WHAT YOU SHOULD DO - Nothing but the lines below between the line holding "Capoeira pÃ¥ tætteste hånd." and the line holding "La cuisine, séparée", inclusive, should appear in the answer, each set down exactly.
[Start of Attachment]
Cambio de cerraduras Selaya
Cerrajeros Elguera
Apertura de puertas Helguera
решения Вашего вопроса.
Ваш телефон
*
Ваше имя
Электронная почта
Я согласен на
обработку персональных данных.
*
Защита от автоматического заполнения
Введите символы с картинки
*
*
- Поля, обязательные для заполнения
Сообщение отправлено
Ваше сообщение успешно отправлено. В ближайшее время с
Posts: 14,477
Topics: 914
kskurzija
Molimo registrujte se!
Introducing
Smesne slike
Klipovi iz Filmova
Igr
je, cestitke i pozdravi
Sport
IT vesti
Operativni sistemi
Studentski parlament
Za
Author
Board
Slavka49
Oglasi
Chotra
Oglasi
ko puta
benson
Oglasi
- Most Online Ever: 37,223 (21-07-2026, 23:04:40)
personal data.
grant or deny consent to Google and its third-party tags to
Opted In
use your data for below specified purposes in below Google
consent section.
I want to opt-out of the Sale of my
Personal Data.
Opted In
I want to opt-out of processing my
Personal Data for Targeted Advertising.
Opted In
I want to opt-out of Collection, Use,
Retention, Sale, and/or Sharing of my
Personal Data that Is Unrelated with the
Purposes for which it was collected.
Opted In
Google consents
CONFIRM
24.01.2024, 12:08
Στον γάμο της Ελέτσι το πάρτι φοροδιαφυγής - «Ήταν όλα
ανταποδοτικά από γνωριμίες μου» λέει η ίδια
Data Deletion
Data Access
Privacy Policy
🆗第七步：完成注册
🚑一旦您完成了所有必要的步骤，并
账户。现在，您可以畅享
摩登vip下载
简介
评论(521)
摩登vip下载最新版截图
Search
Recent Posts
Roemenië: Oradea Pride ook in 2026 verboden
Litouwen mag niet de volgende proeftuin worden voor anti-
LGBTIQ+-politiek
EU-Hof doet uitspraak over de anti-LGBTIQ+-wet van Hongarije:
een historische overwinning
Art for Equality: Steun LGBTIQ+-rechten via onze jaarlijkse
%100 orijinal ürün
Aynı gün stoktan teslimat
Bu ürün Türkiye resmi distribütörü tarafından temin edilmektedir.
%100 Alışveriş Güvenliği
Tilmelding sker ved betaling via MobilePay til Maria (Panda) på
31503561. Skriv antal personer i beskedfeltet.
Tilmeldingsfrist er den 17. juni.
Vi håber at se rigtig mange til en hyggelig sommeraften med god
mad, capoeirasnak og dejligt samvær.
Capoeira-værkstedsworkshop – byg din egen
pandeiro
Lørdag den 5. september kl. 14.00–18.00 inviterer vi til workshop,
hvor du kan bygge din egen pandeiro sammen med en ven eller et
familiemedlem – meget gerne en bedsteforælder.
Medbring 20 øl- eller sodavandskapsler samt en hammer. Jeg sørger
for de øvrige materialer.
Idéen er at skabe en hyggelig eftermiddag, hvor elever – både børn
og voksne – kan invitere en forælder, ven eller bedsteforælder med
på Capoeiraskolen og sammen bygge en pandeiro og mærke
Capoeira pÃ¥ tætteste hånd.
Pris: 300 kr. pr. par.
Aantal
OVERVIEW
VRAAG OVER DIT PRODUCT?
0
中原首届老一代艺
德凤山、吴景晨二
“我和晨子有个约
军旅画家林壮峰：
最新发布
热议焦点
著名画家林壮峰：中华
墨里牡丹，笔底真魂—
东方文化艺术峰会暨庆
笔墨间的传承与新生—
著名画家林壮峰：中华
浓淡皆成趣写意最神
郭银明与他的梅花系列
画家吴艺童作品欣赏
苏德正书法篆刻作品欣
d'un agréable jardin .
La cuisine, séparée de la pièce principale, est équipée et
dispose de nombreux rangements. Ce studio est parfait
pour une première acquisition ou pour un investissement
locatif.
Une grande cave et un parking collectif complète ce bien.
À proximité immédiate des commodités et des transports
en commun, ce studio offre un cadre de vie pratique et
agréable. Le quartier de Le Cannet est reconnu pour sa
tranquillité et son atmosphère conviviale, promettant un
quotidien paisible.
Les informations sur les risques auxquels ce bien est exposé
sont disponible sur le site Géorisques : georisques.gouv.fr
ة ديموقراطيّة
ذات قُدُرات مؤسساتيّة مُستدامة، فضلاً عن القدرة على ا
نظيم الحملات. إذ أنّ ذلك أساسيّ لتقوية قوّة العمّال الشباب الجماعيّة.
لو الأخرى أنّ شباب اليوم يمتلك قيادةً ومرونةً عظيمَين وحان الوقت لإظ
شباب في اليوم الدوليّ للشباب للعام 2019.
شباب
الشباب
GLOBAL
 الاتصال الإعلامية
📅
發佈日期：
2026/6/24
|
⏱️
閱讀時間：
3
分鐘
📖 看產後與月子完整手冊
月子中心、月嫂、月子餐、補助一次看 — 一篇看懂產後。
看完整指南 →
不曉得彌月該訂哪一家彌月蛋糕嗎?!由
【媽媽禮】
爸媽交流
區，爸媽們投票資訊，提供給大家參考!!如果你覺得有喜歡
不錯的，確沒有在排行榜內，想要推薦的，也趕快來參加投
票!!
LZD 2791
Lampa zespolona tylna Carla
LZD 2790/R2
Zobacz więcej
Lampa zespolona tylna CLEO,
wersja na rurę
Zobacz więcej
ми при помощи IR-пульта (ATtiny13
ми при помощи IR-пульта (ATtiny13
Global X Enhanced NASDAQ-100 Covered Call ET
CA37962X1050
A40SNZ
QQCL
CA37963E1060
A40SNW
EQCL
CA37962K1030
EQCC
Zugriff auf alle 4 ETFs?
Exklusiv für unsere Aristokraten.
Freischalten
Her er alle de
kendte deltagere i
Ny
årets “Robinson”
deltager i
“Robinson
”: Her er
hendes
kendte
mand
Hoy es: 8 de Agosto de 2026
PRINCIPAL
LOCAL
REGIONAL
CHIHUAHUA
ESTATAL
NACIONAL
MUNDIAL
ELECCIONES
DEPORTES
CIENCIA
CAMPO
[End of Attachment]
FINISHED TASK -
Capoeira pÃ¥ tætteste hånd.
Pris: 300 kr. pr. par.
Aantal
OVERVIEW
VRAAG OVER DIT PRODUCT?
0
中原首届老一代艺
德凤山、吴景晨二
“我和晨子有个约
军旅画家林壮峰：
最新发布
热议焦点
著名画家林壮峰：中华
墨里牡丹，笔底真魂—
东方文化艺术峰会暨庆
笔墨间的传承与新生—
著名画家林壮峰：中华
浓淡皆成趣写意最神
郭银明与他的梅花系列
画家吴艺童作品欣赏
苏德正书法篆刻作品欣
d'un agréable jardin .
La cuisine, séparée de la pièce principale, est équipée et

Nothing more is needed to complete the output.